I am trying to come up with a generalised way in Python to identify pitch rotations occurring during a set of planned spacecraft manoeuvres. You could think of it as a particular case of a shift detection problem.
Let's consider the solar_elevation_angle variable in my set of measurements, identifying the elevation angle of the sun measured from the spacecraft's instrument. For those who might want to play with the data, I saved the solar_elevation_angle.txt file here.
import numpy as np
import matplotlib.pyplot as plt
from matplotlib import gridspec
from scipy.signal import argrelmax
from scipy.ndimage.filters import gaussian_filter1d
solar_elevation_angle = np.loadtxt("solar_elevation_angle.txt", dtype=np.float32)
fig, ax = plt.subplots()
ax.set_title('Solar elevation angle')
ax.set_xlabel('Scanline')
ax.set_ylabel('Solar elevation angle [deg]')
ax.plot(solar_elevation_angle)
plt.show()
The scanline is my time dimension.
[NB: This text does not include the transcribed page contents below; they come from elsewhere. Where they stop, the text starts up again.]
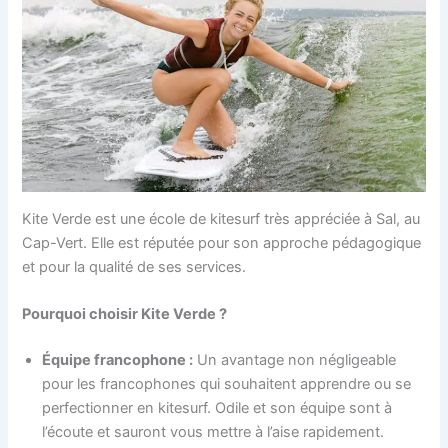
Kite Verde est une école de kitesurf très appréciée à Sal, au
Cap-Vert. Elle est réputée pour son approche pédagogique
et pour la qualité de ses services.
Pourquoi choisir Kite Verde ?
Équipe francophone :
Un avantage non négligeable
pour les francophones qui souhaitent apprendre ou se
perfectionner en kitesurf. Odile et son équipe sont à
l’écoute et sauront vous mettre à l’aise rapidement.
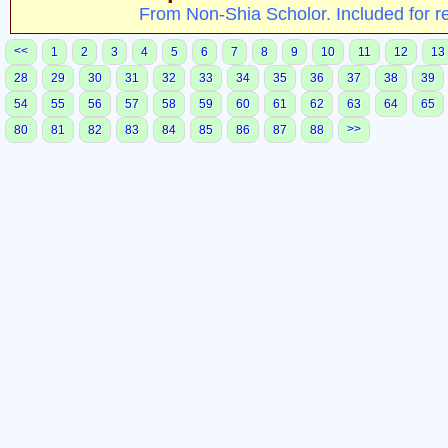
From Non-Shia Scholor. Included for r
<<
1
2
3
4
5
6
7
8
9
10
11
12
13
28
29
30
31
32
33
34
35
36
37
38
39
54
55
56
57
58
59
60
61
62
63
64
65
>>
80
81
82
83
84
85
86
87
88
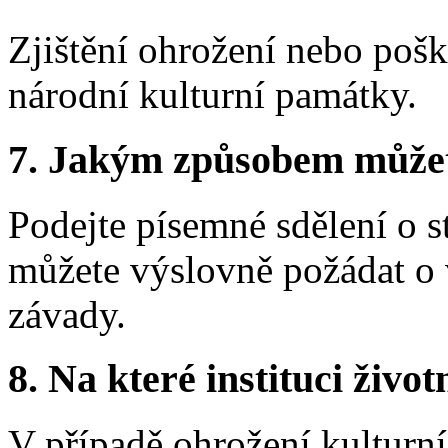
Zjištění ohrožení nebo poš
národní kulturní památky.
7.
Jakým způsobem můžete 
Podejte písemné sdělení o 
můžete výslovně požádat o 
závady.
8.
Na které instituci životn
V případě ohrožení kulturní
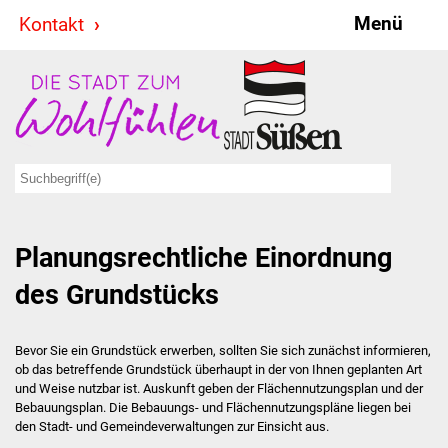
Menü
Kontakt
Stadt & Politik
Bürgermeister
Reden
Gemeinderat
Planungsrechtliche Einordnung
Ausschüsse
des Grundstücks
Ratsinformationssystem
Jugendbeirat
Bevor Sie ein Grundstück erwerben, sollten Sie sich zunächst informieren,
ob das betreffende Grundstück überhaupt in der von Ihnen geplanten Art
und Weise nutzbar ist. Auskunft geben der Flächennutzungsplan und der
Summerrockfestival
Bebauungsplan. Die Bebauungs- und Flächennutzungspläne liegen bei
den Stadt- und Gemeindeverwaltungen zur Einsicht aus.
Hallenbadparty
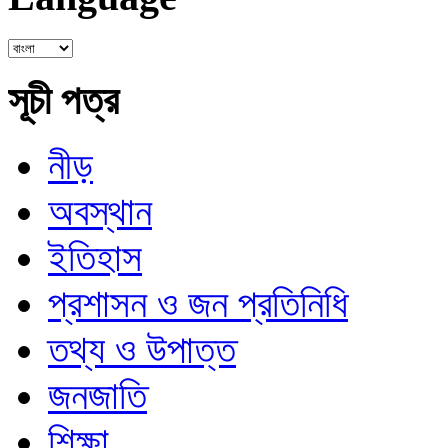
সূচী পত্র
নীড়
অবস্থান
ইতিহাস
প্রশাসন ও জন প্রতিনিধি
তথ্য ও উপাত্ত
জনজাতি
শিক্ষা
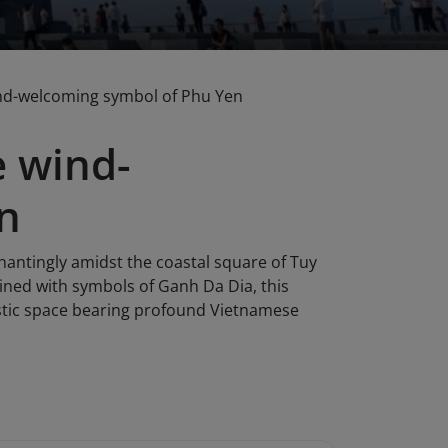
nd-welcoming symbol of Phu Yen
 wind-
n
ntingly amidst the coastal square of Tuy
ined with symbols of Ganh Da Dia, this
tistic space bearing profound Vietnamese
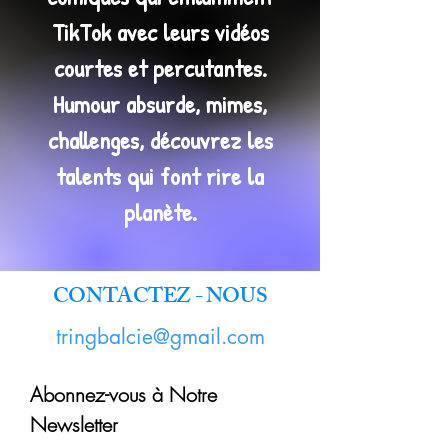
TikTok avec leurs vidéos
courtes et percutantes.
Humour absurde, mimes,
challenges, découvrez les
talents qui font rire la
planète.
CONTACTEZ - NOUS
tringbalcie@gmail.com
Abonnez-vous à Notre
Newsletter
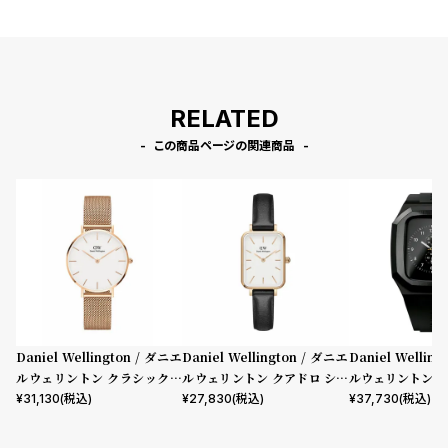
RELATED
この商品ページの関連商品
Daniel Wellington / ダニエ
Daniel Wellington / ダニエ
Daniel Wellin
ルウェリントン クラシックペ
ルウェリントン クアドロ シェ
ルウェリントン ス
ティット メルローズ ローズゴ
フィールド ローズゴールド/ホ
mm Apple wa
¥
31,130
(税込)
¥
27,830
(税込)
¥
37,730
(税込)
ールド 32mm
ワイト 20mm
ウォッチ ケース 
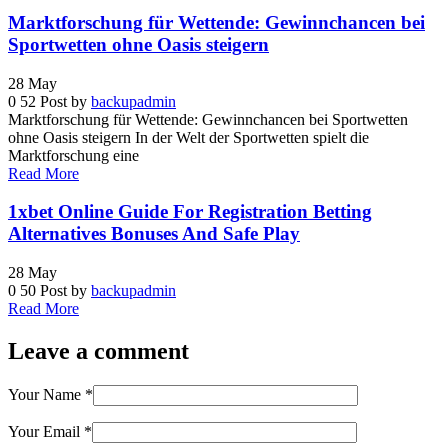
Marktforschung für Wettende: Gewinnchancen bei
Sportwetten ohne Oasis steigern
28
May
0
52
Post by
backupadmin
Marktforschung für Wettende: Gewinnchancen bei Sportwetten
ohne Oasis steigern In der Welt der Sportwetten spielt die
Marktforschung eine
Read More
1xbet Online Guide For Registration Betting
Alternatives Bonuses And Safe Play
28
May
0
50
Post by
backupadmin
Read More
Leave a comment
Your Name
*
Your Email
*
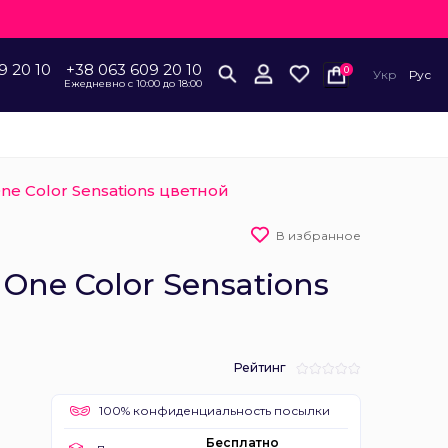
9 20 10
+38 063 609 20 10
0
Укр
Рус
Ежедневно с 10:00 до 18:00
e Color Sensations цветной
В избранное
One Color Sensations
Рейтинг
100% конфиденциальность посылки
Бесплатно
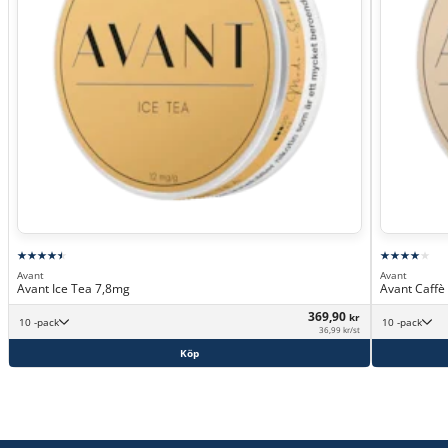
Avant
Avant
Avant Ice Tea 7,8mg
Avant Caff
369,90
kr
10 -pack
10 -pack
36,99 kr/st
Köp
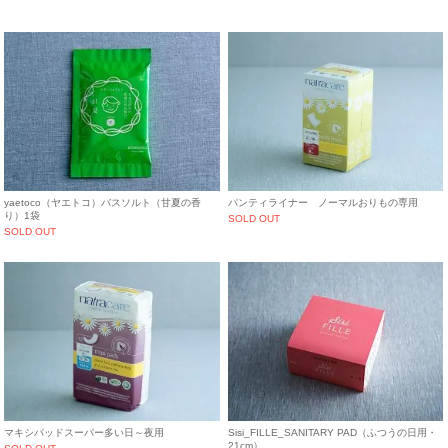
yaetoco（ヤエトコ）バスソルト（甘夏の香
パンティライナー ノーマルおりもの専用
り）1袋
SOLD OUT
SOLD OUT
マキシパッドスーパー多い日～夜用
Sisi_FILLE_SANITARY PAD（ふつうの日用・
21cm）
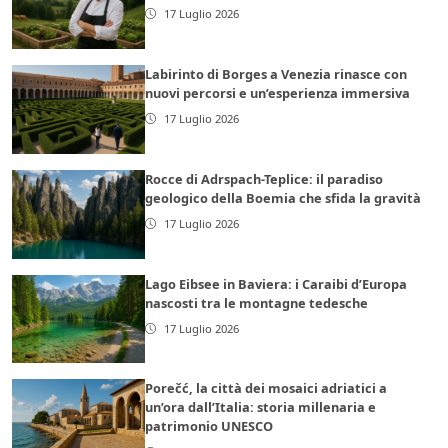
17 Luglio 2026
Labirinto di Borges a Venezia rinasce con
nuovi percorsi e un’esperienza immersiva
17 Luglio 2026
Rocce di Adrspach-Teplice: il paradiso
geologico della Boemia che sfida la gravità
17 Luglio 2026
Lago Eibsee in Baviera: i Caraibi d’Europa
nascosti tra le montagne tedesche
17 Luglio 2026
Porečć, la città dei mosaici adriatici a
un’ora dall’Italia: storia millenaria e
patrimonio UNESCO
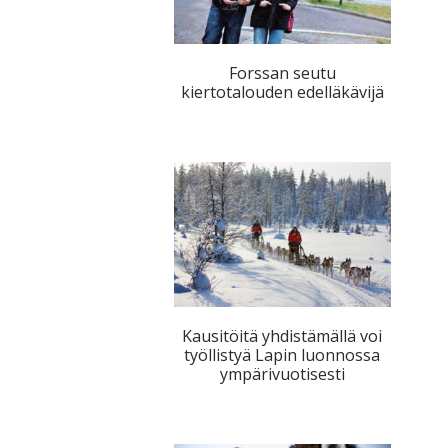
Forssan seutu
kiertotalouden edelläkävijä
Kausitöitä yhdistämällä voi
työllistyä Lapin luonnossa
ympärivuotisesti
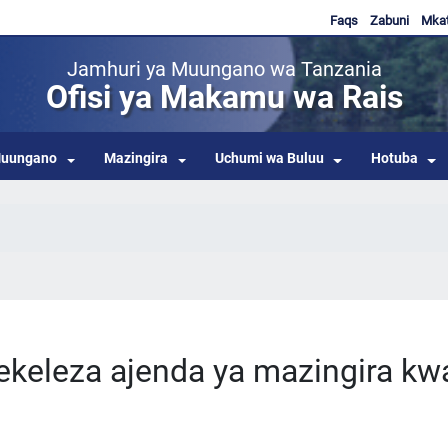
Faqs
Zabuni
Mka
Jamhuri ya Muungano wa Tanzania
Ofisi ya Makamu wa Rais
uungano
Mazingira
Uchumi wa Buluu
Hotuba
tekeleza ajenda ya mazingira kw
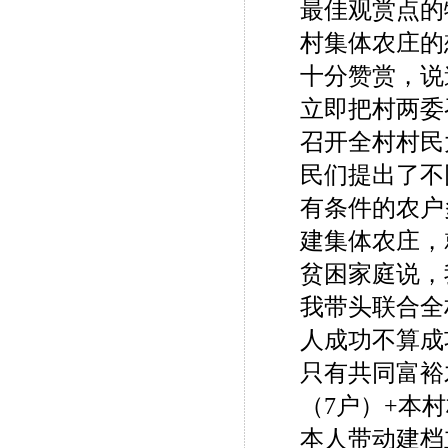
最佳观赏点的
村集体农庄的
十分赞赏，说
立即把村两委
召开全村村民
民们提出了不
有条件的农户
建集体农庄，
贫困家庭说，
我带头联合全
人成功不算成
只有共同富裕
（7户）+本
本人带动建档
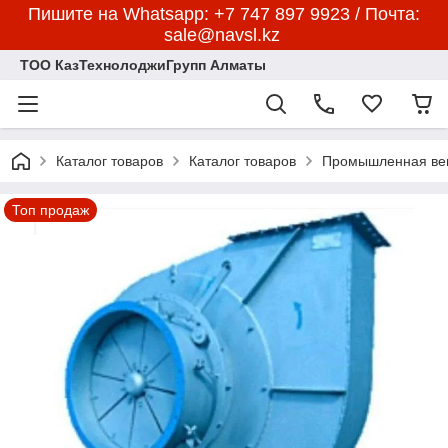
Пишите на Whatsapp: +7 747 897 9923 / Почта:
sale@navsl.kz
ТОО КазТехнолоджиГрупп Алматы
Каталог товаров
Каталог товаров
Промышленная ве
Топ продаж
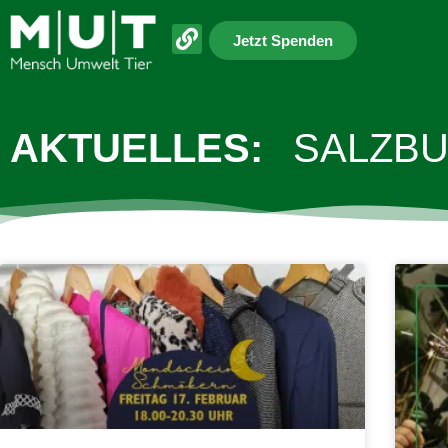
Jetzt Spenden
AKTUELLES:
SALZB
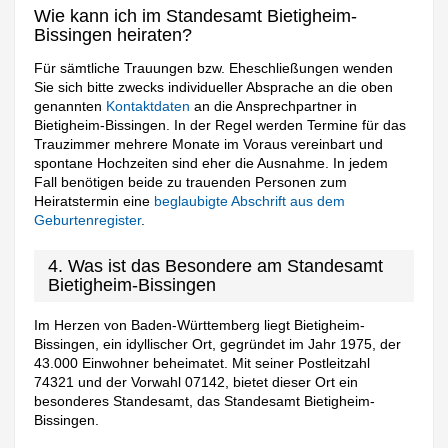
Wie kann ich im Standesamt Bietigheim-
Bissingen heiraten?
Für sämtliche Trauungen bzw. Eheschließungen wenden
Sie sich bitte zwecks individueller Absprache an die oben
genannten
Kontaktdaten
an die Ansprechpartner in
Bietigheim-Bissingen. In der Regel werden Termine für das
Trauzimmer mehrere Monate im Voraus vereinbart und
spontane Hochzeiten sind eher die Ausnahme. In jedem
Fall benötigen beide zu trauenden Personen zum
Heiratstermin eine
beglaubigte Abschrift aus dem
Geburtenregister
.
4. Was ist das Besondere am Standesamt
Bietigheim-Bissingen
Im Herzen von Baden-Württemberg liegt Bietigheim-
Bissingen, ein idyllischer Ort, gegründet im Jahr 1975, der
43.000 Einwohner beheimatet. Mit seiner Postleitzahl
74321 und der Vorwahl 07142, bietet dieser Ort ein
besonderes Standesamt, das Standesamt Bietigheim-
Bissingen.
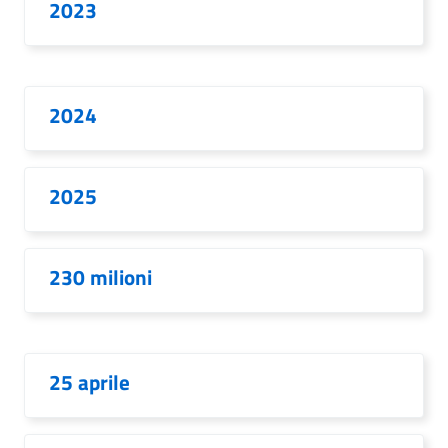
2023
2024
2025
230 milioni
25 aprile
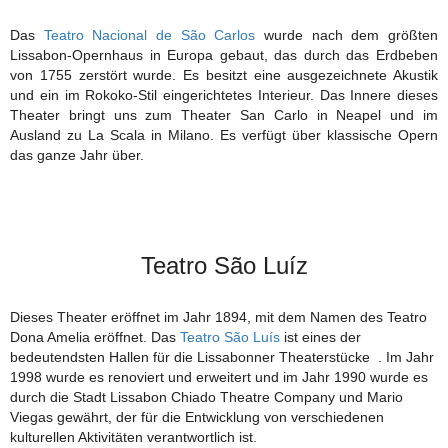
Das
Teatro Nacional de São Carlos
wurde nach dem größten
Lissabon-Opernhaus in Europa gebaut, das durch das Erdbeben
von 1755 zerstört wurde. Es besitzt eine ausgezeichnete Akustik
und ein im Rokoko-Stil eingerichtetes Interieur. Das Innere dieses
Theater bringt uns zum Theater San Carlo in Neapel und im
Ausland zu La Scala in Milano. Es verfügt über klassische Opern
das ganze Jahr über.
Teatro São Luíz
Dieses Theater eröffnet im Jahr 1894, mit dem Namen des Teatro
Dona Amelia eröffnet. Das
Teatro São Luís
ist eines der
bedeutendsten Hallen für die Lissabonner Theaterstücke . Im Jahr
1998 wurde es renoviert und erweitert und im Jahr 1990 wurde es
durch die Stadt Lissabon Chiado Theatre Company und Mario
Viegas gewährt, der für die Entwicklung von verschiedenen
kulturellen Aktivitäten verantwortlich ist.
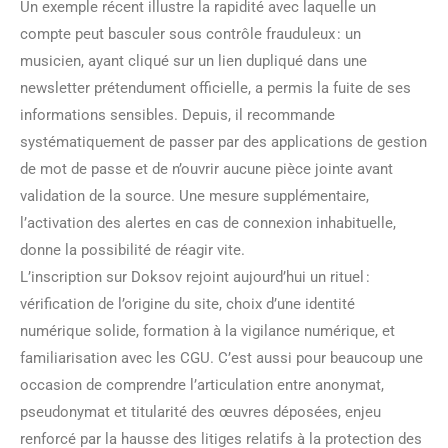
Un exemple récent illustre la rapidité avec laquelle un
compte peut basculer sous contrôle frauduleux : un
musicien, ayant cliqué sur un lien dupliqué dans une
newsletter prétendument officielle, a permis la fuite de ses
informations sensibles. Depuis, il recommande
systématiquement de passer par des applications de gestion
de mot de passe et de n’ouvrir aucune pièce jointe avant
validation de la source. Une mesure supplémentaire,
l’activation des alertes en cas de connexion inhabituelle,
donne la possibilité de réagir vite.
L’inscription sur Doksov rejoint aujourd’hui un rituel :
vérification de l’origine du site, choix d’une identité
numérique solide, formation à la vigilance numérique, et
familiarisation avec les CGU. C’est aussi pour beaucoup une
occasion de comprendre l’articulation entre anonymat,
pseudonymat et titularité des œuvres déposées, enjeu
renforcé par la hausse des litiges relatifs à la protection des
The four points where the slope changes identify the spacecraft pitch rotations.
As you can see, the solar elevation angle evolution outside the spacecraft manoeuvres regions is pretty much linear as a function of time, and that should always be the case for this particular spacecraft (except for major failures).
Note that during each spacecraft manoeuvre, the slope change is obviously continuous, although discretised in my set of angle values. That means: for each manoeuvre, it does not really make sense to try to locate a single scanline where a manoeuvre has taken place. My goal is rather to identify, for each manoeuvre, a "representative" scanline in the range of scanlines defining the interval of time where the manoeuvre occurred (e.g. middle value, or left boundary).
Once I get a set of "representative" scanline indexes where all manoeuvres have taken place, I could then use those indexes for rough estimations of manoeuvres durations, or to automatically place labels on the plot.
My solution so far has been to:
Compute the 2nd derivative of the solar elevation angle using
np.gradient.
Compute absolute value and clipping of resulting
curve. The clipping is necessary because of what I assume to be
discretisation noise in the linear segments, which would then severely affect the identification of the "real" local maxima in point 4.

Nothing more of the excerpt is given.